══ Data shown ══
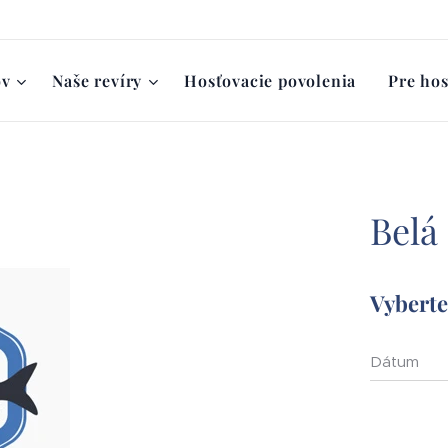
ov
Naše revíry
Hosťovacie povolenia
Pre hos
Belá
Vyberte 
Dátum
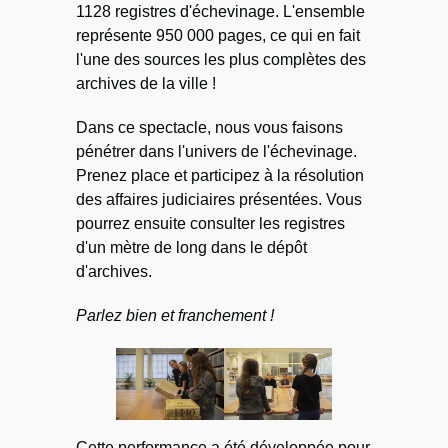
1128 registres d'échevinage. L'ensemble
représente 950 000 pages, ce qui en fait
l'une des sources les plus complètes des
archives de la ville !
Dans ce spectacle, nous vous faisons
pénétrer dans l'univers de l'échevinage.
Prenez place et participez à la résolution
des affaires judiciaires présentées. Vous
pourrez ensuite consulter les registres
d'un mètre de long dans le dépôt
d'archives.
Parlez bien et franchement !
Cette performance a été développée pour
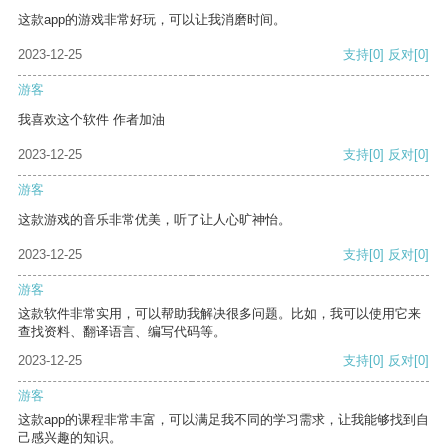
这款app的游戏非常好玩，可以让我消磨时间。
2023-12-25
支持
[0]
反对
[0]
游客
我喜欢这个软件 作者加油
2023-12-25
支持
[0]
反对
[0]
游客
这款游戏的音乐非常优美，听了让人心旷神怡。
2023-12-25
支持
[0]
反对
[0]
游客
这款软件非常实用，可以帮助我解决很多问题。比如，我可以使用它来
查找资料、翻译语言、编写代码等。
2023-12-25
支持
[0]
反对
[0]
游客
这款app的课程非常丰富，可以满足我不同的学习需求，让我能够找到自
己感兴趣的知识。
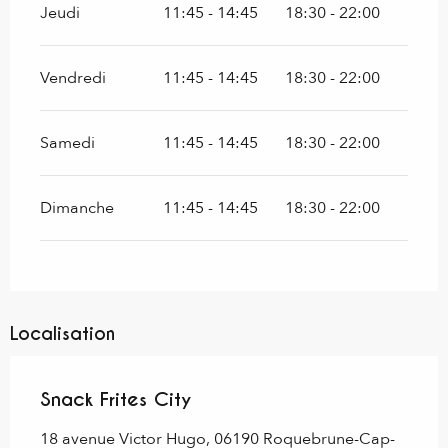
Jeudi
11:45 - 14:45
18:30 - 22:00
Vendredi
11:45 - 14:45
18:30 - 22:00
Samedi
11:45 - 14:45
18:30 - 22:00
Dimanche
11:45 - 14:45
18:30 - 22:00
Localisation
Snack Frites City
18 avenue Victor Hugo, 06190 Roquebrune-Cap-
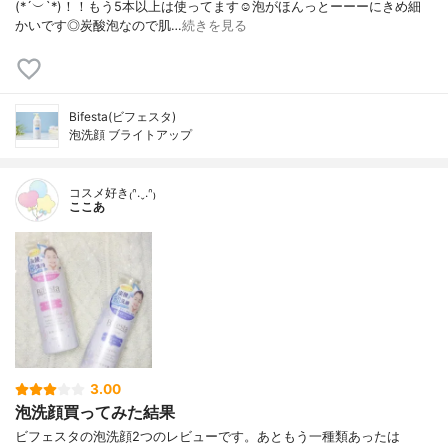
(*´︶`*)！！もう5本以上は使ってます☺️泡がほんっとーーーにきめ細
かいです◎炭酸泡なので肌…
続きを見る
Bifesta(ビフェスタ)
泡洗顔 ブライトアップ
コスメ好き₍ᐢ.ˬ.ᐢ₎
ここあ
3.00
泡洗顔買ってみた結果
ビフェスタの泡洗顔2つのレビューです。あともう一種類あったは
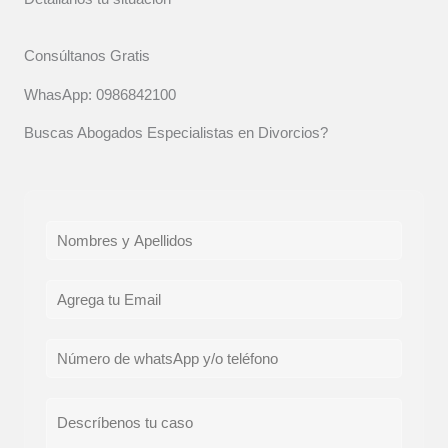
Consúltanos Gratis
WhasApp: 0986842100
Buscas Abogados Especialistas en Divorcios?
N
o
m
E
b
m
r
a
T
e
i
e
*
l
l
C
*
é
o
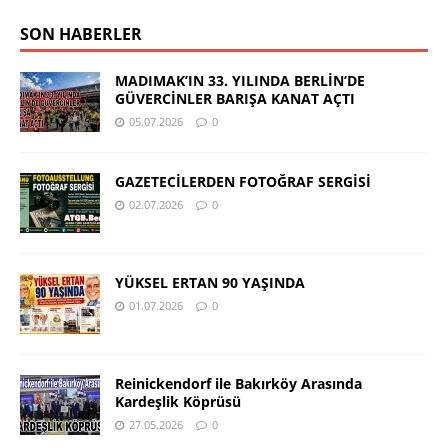
SON HABERLER
MADIMAK’IN 33. YILINDA BERLİN’DE
GÜVERCİNLER BARIŞA KANAT AÇTI
05.07.2026
0
GAZETECİLERDEN FOTOĞRAF SERGİSİ
02.07.2026
0
YÜKSEL ERTAN 90 YAŞINDA
01.07.2026
0
Reinickendorf ile Bakırköy Arasında
Kardeşlik Köprüsü
27.05.2026
0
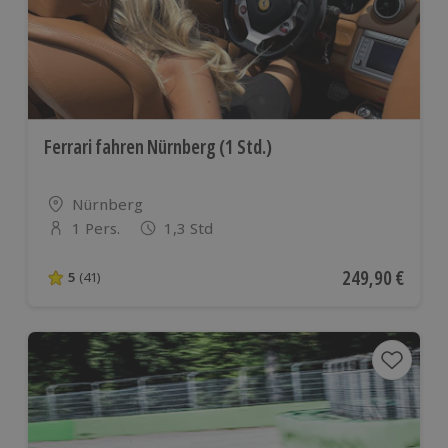
Ferrari fahren Nürnberg (1 Std.)
Standort
Nürnberg
1 Pers.
1,3 Std
Anzahl der Teilnehmer
Aktueller Preis
249,90 €
5
(41)
5 von 5 Sternen basierend auf 41 Bewertungen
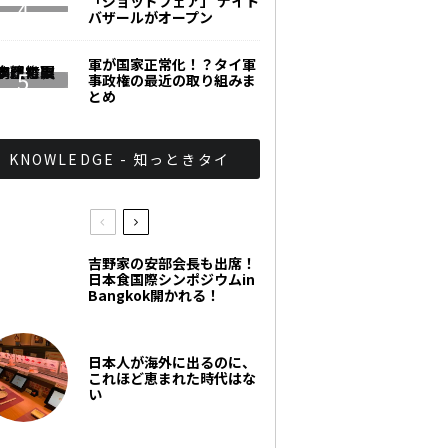
「ジョッドフェア」 ナイト
バザールがオープン
軍が国家正常化！？タイ軍
事政権の最近の取り組みま
とめ
KNOWLEDGE - 知っときタイ
吉野家の安部会長も出席！
日本食国際シンポジウムin
Bangkok開かれる！
日本人が海外に出るのに、
これほど恵まれた時代はな
い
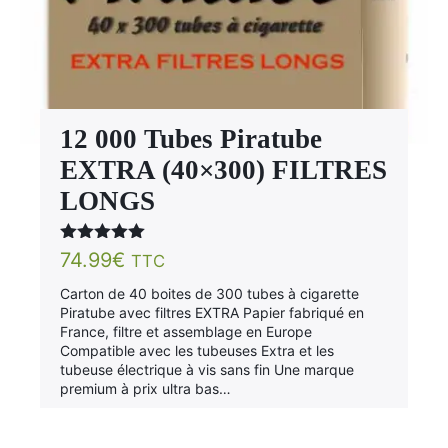
12 000 Tubes Piratube
EXTRA (40×300) FILTRES
LONGS
Note
5.00
74.99
€
TTC
sur 5
Carton de 40 boites de 300 tubes à cigarette
Piratube avec filtres EXTRA Papier fabriqué en
France, filtre et assemblage en Europe
Compatible avec les tubeuses Extra et les
tubeuse électrique à vis sans fin Une marque
premium à prix ultra bas…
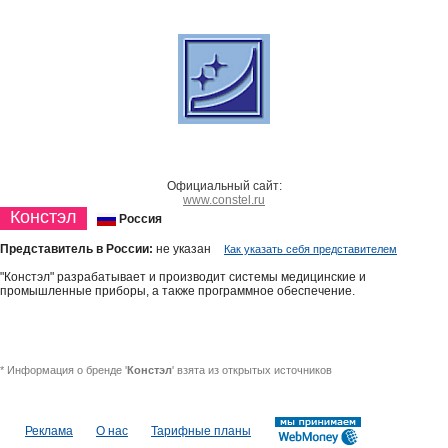
Официальный сайт:
www.constel.ru
Констэл
Россия
Представитель в России:
не указан
Как указать себя представителем
"Констэл" разрабатывает и производит системы медицинские и
промышленные приборы, а также программное обеспечение.
* Информация о бренде '
Констэл
' взята из открытых источников
Реклама
О нас
Тарифные планы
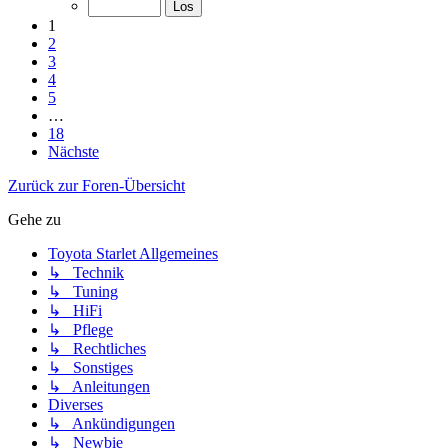
1
2
3
4
5
…
18
Nächste
Zurück zur Foren-Übersicht
Gehe zu
Toyota Starlet Allgemeines
↳ Technik
↳ Tuning
↳ HiFi
↳ Pflege
↳ Rechtliches
↳ Sonstiges
↳ Anleitungen
Diverses
↳ Ankündigungen
↳ Newbie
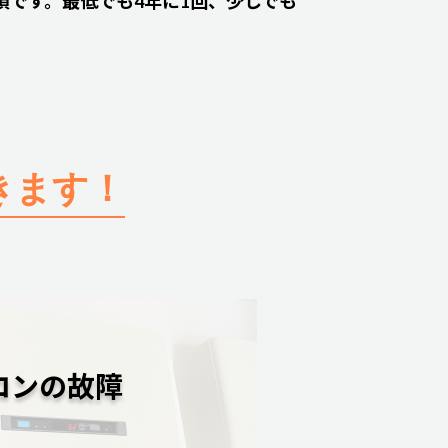
です。最低でも4年に1回、少しでも
きます！
コンの故障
═══
§ **Prompt**: A verbatim copy of every entry above, with no pictures, is the expected output.

§ **Answer for this exercise**:
ov
Naše revíry
Hosťovacie povolenia
Pre hos
Belá
Vyberte 
Dátum
1128 registres d'échevinage. L'ensemble
représente 950 000 pages, ce qui en fait
l'une des sources les plus complètes des
archives de la ville !
Dans ce spectacle, nous vous faisons
pénétrer dans l'univers de l'échevinage.
Prenez place et participez à la résolution
des affaires judiciaires présentées. Vous
pourrez ensuite consulter les registres
d'un mètre de long dans le dépôt
d'archives.
Parlez bien et franchement !
Cette performance a été développée pour
这款app的游戏非常好玩，可以让我消磨时间。
2023-12-25
支持
[0]
反对
[0]
游客
我喜欢这个软件 作者加油
2023-12-25
支持
[0]
反对
[0]
游客
这款游戏的音乐非常优美，听了让人心旷神怡。
2023-12-25
支持
[0]
反对
[0]
游客
这款软件非常实用，可以帮助我解决很多问题。比如，我可以使用它来
查找资料、翻译语言、编写代码等。
2023-12-25
支持
[0]
反对
[0]
游客
这款app的课程非常丰富，可以满足我不同的学习需求，让我能够找到自
己感兴趣的知识。
Jeudi
11:45 - 14:45
18:30 - 22:00
Vendredi
11:45 - 14:45
18:30 - 22:00
Samedi
11:45 - 14:45
18:30 - 22:00
Dimanche
11:45 - 14:45
18:30 - 22:00
Localisation
Snack Frites City
18 avenue Victor Hugo, 06190 Roquebrune-Cap-
(*´︶`*)！！もう5本以上は使ってます☺️泡がほんっとーーーにきめ細
かいです◎炭酸泡なので肌…
続きを見る
Bifesta(ビフェスタ)
泡洗顔 ブライトアップ
コスメ好き₍ᐢ.ˬ.ᐢ₎
ここあ
3.00
泡洗顔買ってみた結果
ビフェスタの泡洗顔2つのレビューです。あともう一種類あったは
Consúltanos Gratis
WhasApp: 0986842100
Buscas Abogados Especialistas en Divorcios?
N
o
m
E
b
m
r
a
T
e
i
e
*
l
l
C
*
é
o
SON HABERLER
MADIMAK’IN 33. YILINDA BERLİN’DE
GÜVERCİNLER BARIŞA KANAT AÇTI
05.07.2026
0
GAZETECİLERDEN FOTOĞRAF SERGİSİ
02.07.2026
0
YÜKSEL ERTAN 90 YAŞINDA
01.07.2026
0
Reinickendorf ile Bakırköy Arasında
Kardeşlik Köprüsü
27.05.2026
0
Ferrari fahren Nürnberg (1 Std.)
Standort
Nürnberg
1 Pers.
1,3 Std
Anzahl der Teilnehmer
Aktueller Preis
249,90 €
5
(41)
5 von 5 Sternen basierend auf 41 Bewertungen
「ジョッドフェア」 ナイト
バザールがオープン
軍が国家正常化！？タイ軍
事政権の最近の取り組みま
とめ
KNOWLEDGE - 知っときタイ
吉野家の安部会長も出席！
日本食国際シンポジウムin
Bangkok開かれる！
日本人が海外に出るのに、
これほど恵まれた時代はな
い
12 000 Tubes Piratube
EXTRA (40×300) FILTRES
LONGS
Note
5.00
74.99
€
TTC
sur 5
Carton de 40 boites de 300 tubes à cigarette
Piratube avec filtres EXTRA Papier fabriqué en
France, filtre et assemblage en Europe
Compatible avec les tubeuses Extra et les
tubeuse électrique à vis sans fin Une marque
premium à prix ultra bas…
Официальный сайт:
www.constel.ru
Констэл
Россия
Представитель в России:
не указан
Как указать себя представителем
"Констэл" разрабатывает и производит системы медицинские и
промышленные приборы, а также программное обеспечение.
* Информация о бренде '
Констэл
' взята из открытых источников
Реклама
О нас
Тарифные планы
1
2
3
4
5
…
18
Nächste
Zurück zur Foren-Übersicht
Gehe zu
Toyota Starlet Allgemeines
↳ Technik
↳ Tuning
↳ HiFi
↳ Pflege
↳ Rechtliches
↳ Sonstiges
↳ Anleitungen
Diverses
↳ Ankündigungen
↳ Newbie
です。最低でも4年に1回、少しでも
きます！
コンの故障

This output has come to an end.